In 1794, the architect Sir John Soane and his family moved into their new house at 12 Lincoln Inn Fields in Holborn, London, now part of the Sir John Museum. With business going well, in 1800 he purchased Pitzhanger Place in Ealing, which was then a rural village, as a country house in which to entertain friends and show much of his art collection, renaming it Pitzhanger Manor-house, and set about demolishing most of it apart from a two storey wing with Regency interiors designed by his first employer George Dance and adding a new block with a triumphal arch for an entrance and interiors which are full of characteristic details of his architectural style.
Soane bought No 13 Lincoln Inn Fields in 1806, and later also bought No 14, and sold Pitzhanger in 1810, after which it passed through several owners until it was bought by Ealing District Council in 1900 for use as a public library. Various additions and alterations were made and the building remained in use as a library until 1984. Following restoration, it became the Borough’s main museum and then, in 1996, started to host contemporary art exhibitions.
Pitzhanger Manor has just reopened after a £12 million restoration project designed by Jestico and Whiles with heritage advice from John Harrap Architects as it enters the next stage of its life. The original interiors have been meticulously restored, based on records, drawings and scraps of paper still on the walls and now appear as they were in Soane’s day.
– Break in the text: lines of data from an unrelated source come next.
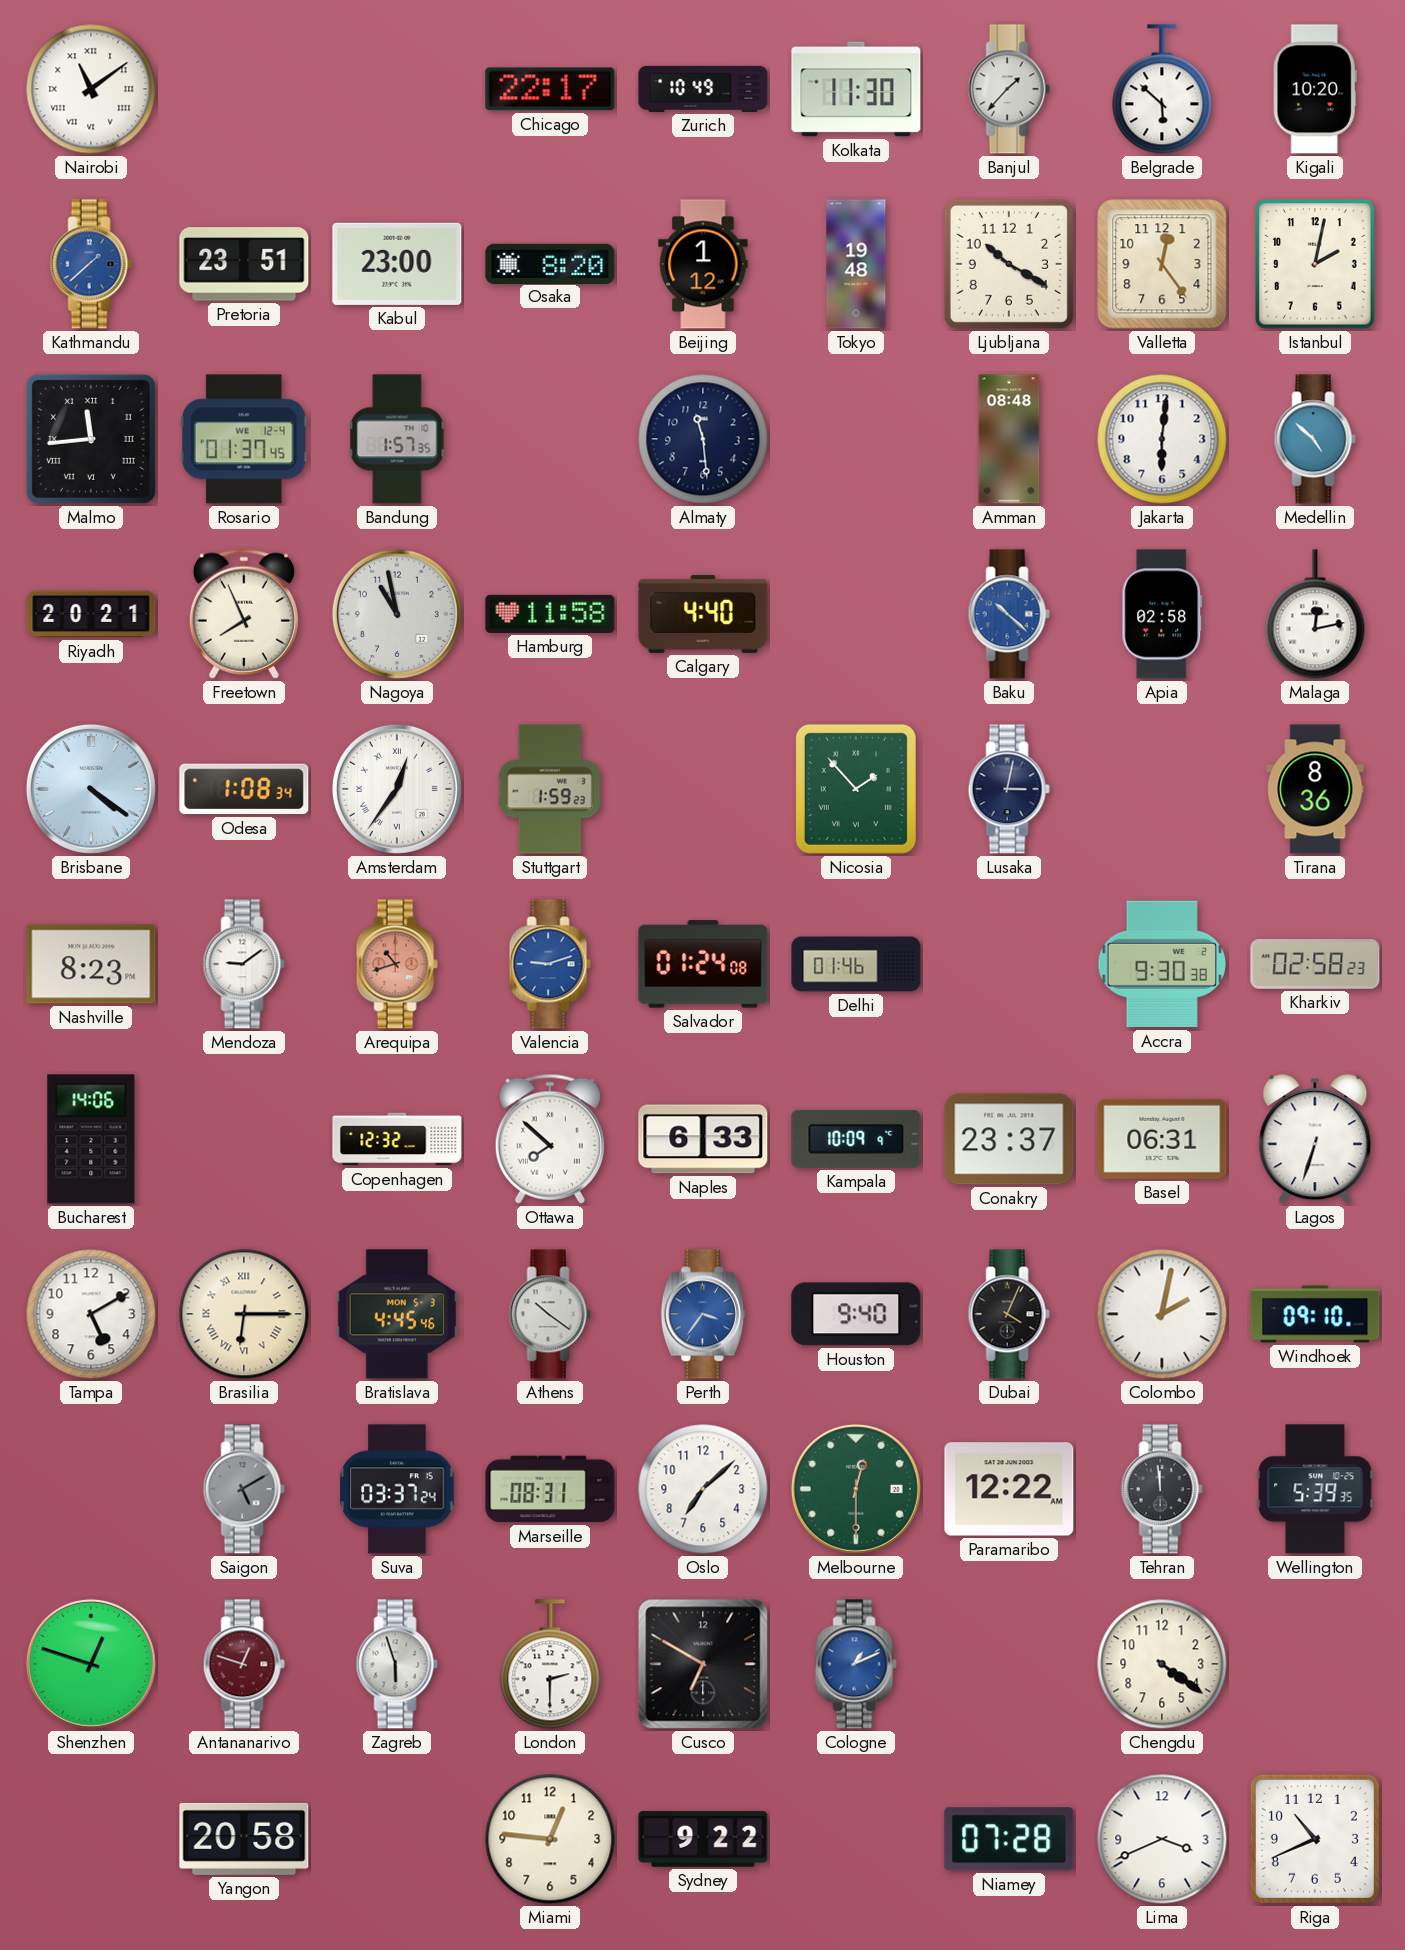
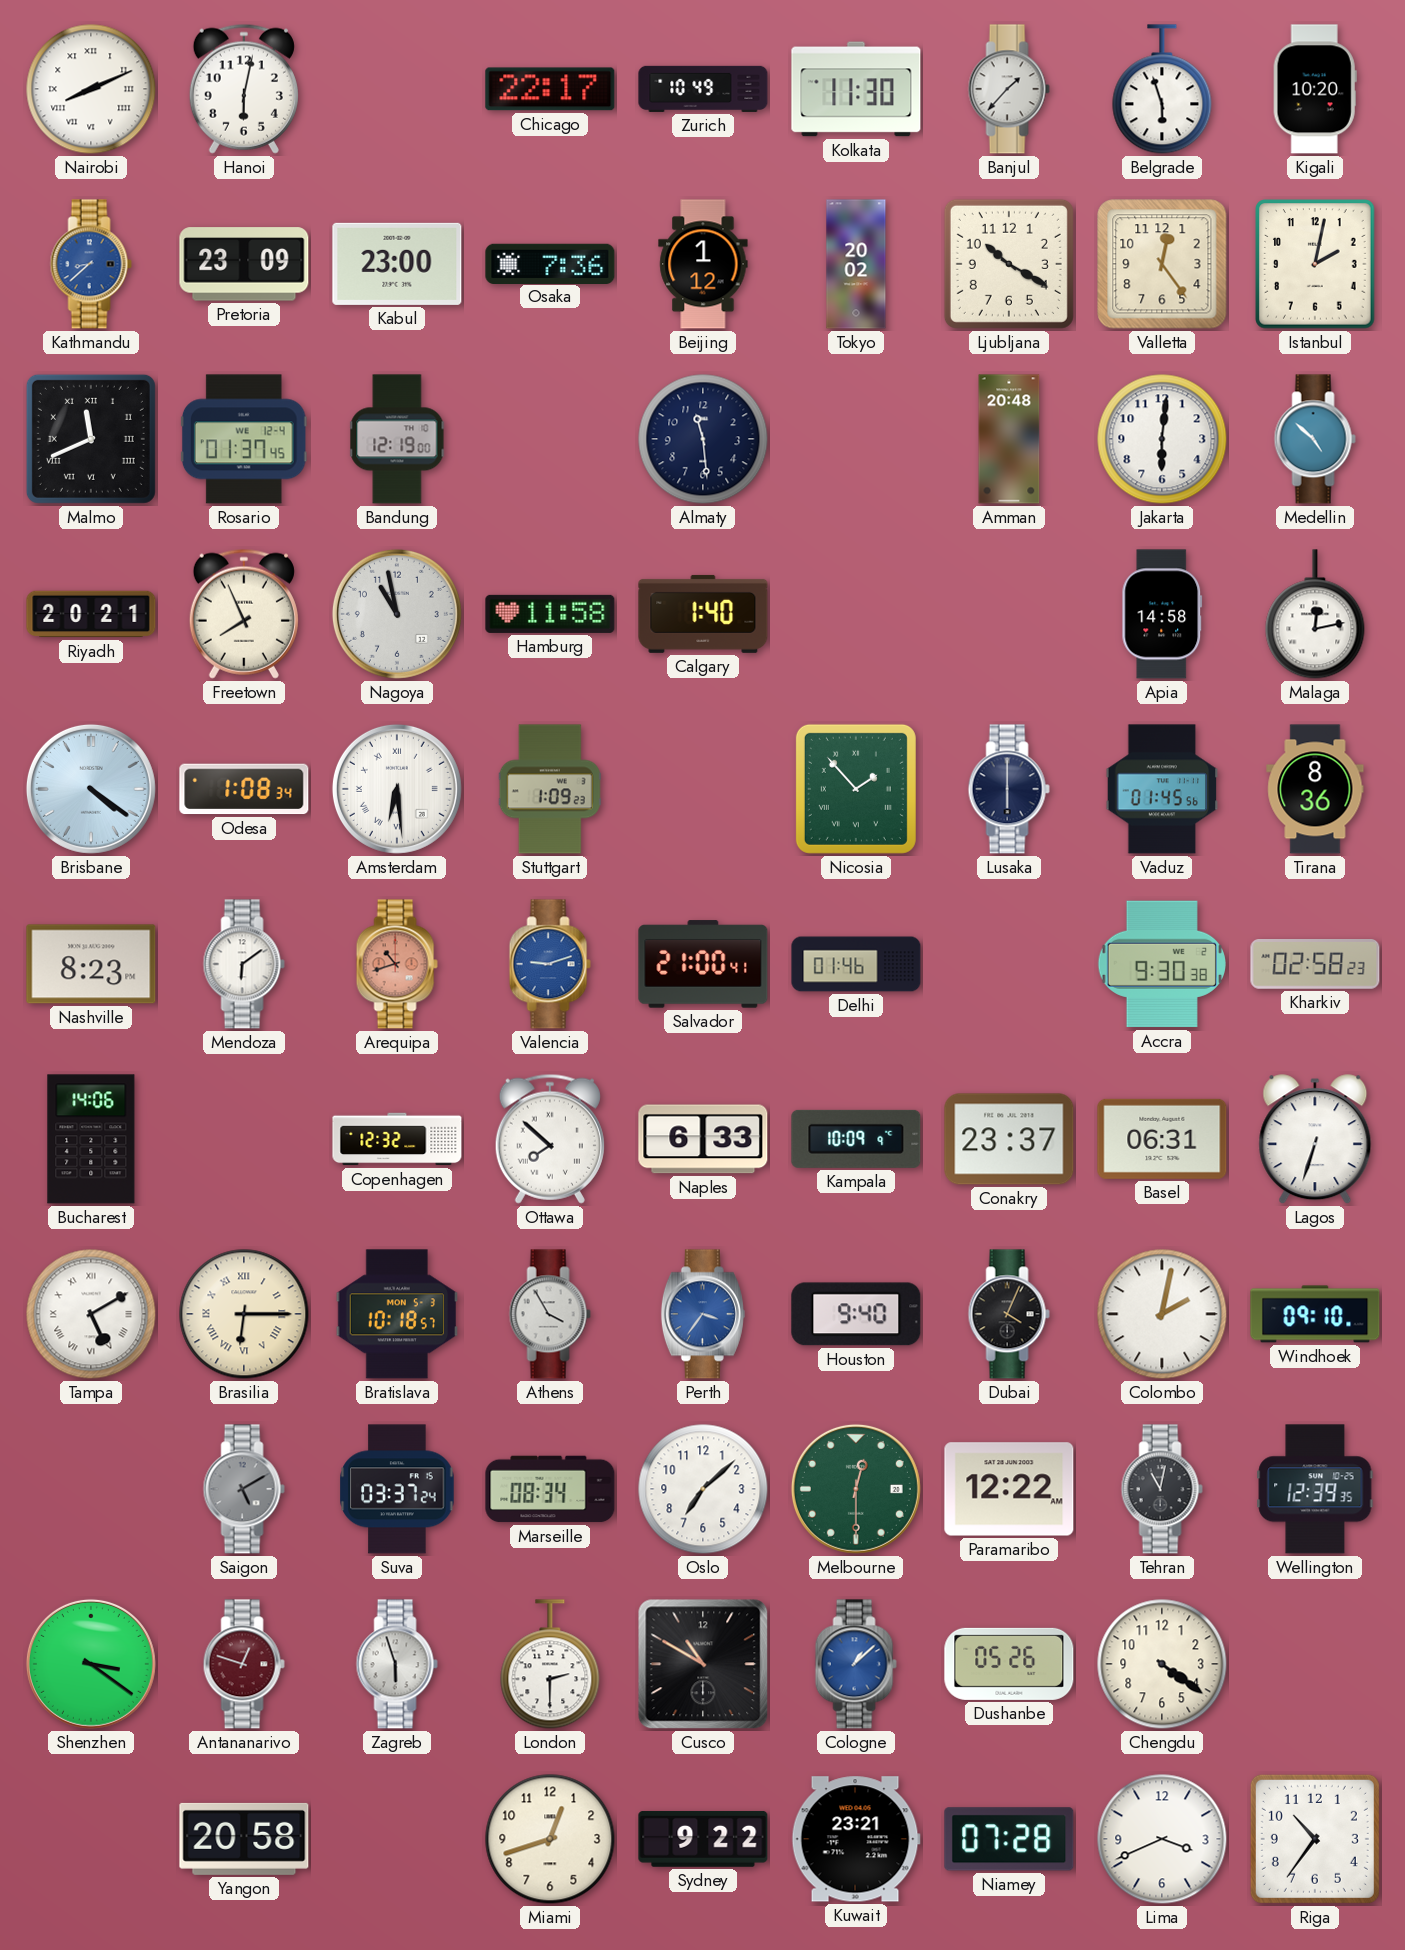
Nairobi: 11:09 -> 8:11
Hanoi: none -> 6:02
Belgrade: 5:52 -> 5:57
Kathmandu: 1:38 -> 8:38
Pretoria: 23:51 -> 23:09
Osaka: 8:20 -> 7:36
Tokyo: 19:48 -> 20:02
Malmo: 11:44 -> 11:41
Bandung: 1:57 -> 12:19
Amman: 08:48 -> 20:48
Calgary: 4:40 -> 1:40
Baku: 10:22 -> none
Apia: 02:58 -> 14:58
Amsterdam: 12:36 -> 6:29
Stuttgart: 1:59 -> 1:09
Lusaka: 3:02 -> 6:00
Vaduz: none -> 01:45
Mendoza: 9:09 -> 6:09
Salvador: 01:24 -> 21:00
Tampa numerals: Arabic -> Roman
Bratislava: 4:45 -> 10:18
Athens: 10:21 -> 3:55
Marseille: 08:31 -> 08:34
Tehran: 11:59 -> 11:02
Wellington: 5:39 -> 12:39
Shenzhen: 12:48 -> 3:21
Cusco: 6:50 -> 10:50
Cologne: 1:11 -> 1:08
Dushanbe: none -> 05:26
Miami: 12:46 -> 12:42
Kuwait: none -> 23:21
Riga: 10:41 -> 10:36
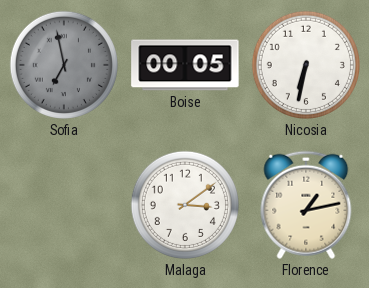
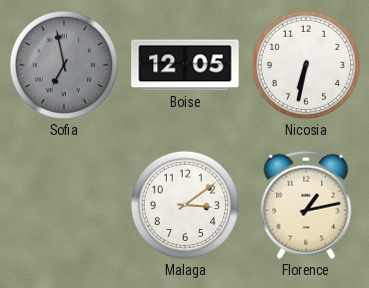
Boise: 00:05 -> 12:05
Several later additions have been demolished apart from the1930′s library wing built over the old kitchen which is now the entrance, visitor facilities and a contemporary art gallery, while a new cafe has been discretely tucked away at the side in the adjacent Walpole Park, with also an entrance from the street.
It is a strange house in some ways, having the two distinct periods of architecture – the rather plain brick architecture of the 18th century house sitting at the side of Soane’s triumphal new facade and the 18th century neoclassical interiors contrasting with Soane’s own work, but in part that is what makes the house fascinating, particularly where the two meet around the central staircase.
Three key elements of Soane’s design which had been lost, and which Jestico and Whiles have reinstated are the long thin conservatory overlooking Walpole Park, the magnificent roof light which makes such a difference to the centre of the building and the Doric colonnade that linked the main house with the former kitchen block and now to the the visitor facilities and new gallery space.
The rooms have been renamed as they were in Soane’s day and there are links back to the family, for example in the dining room seating plan, and to the collections in various places including the Monk’s Dining Room.
Ealing Studios is nearby, so keep an eye out for the interiors in future 18th century costume dramas.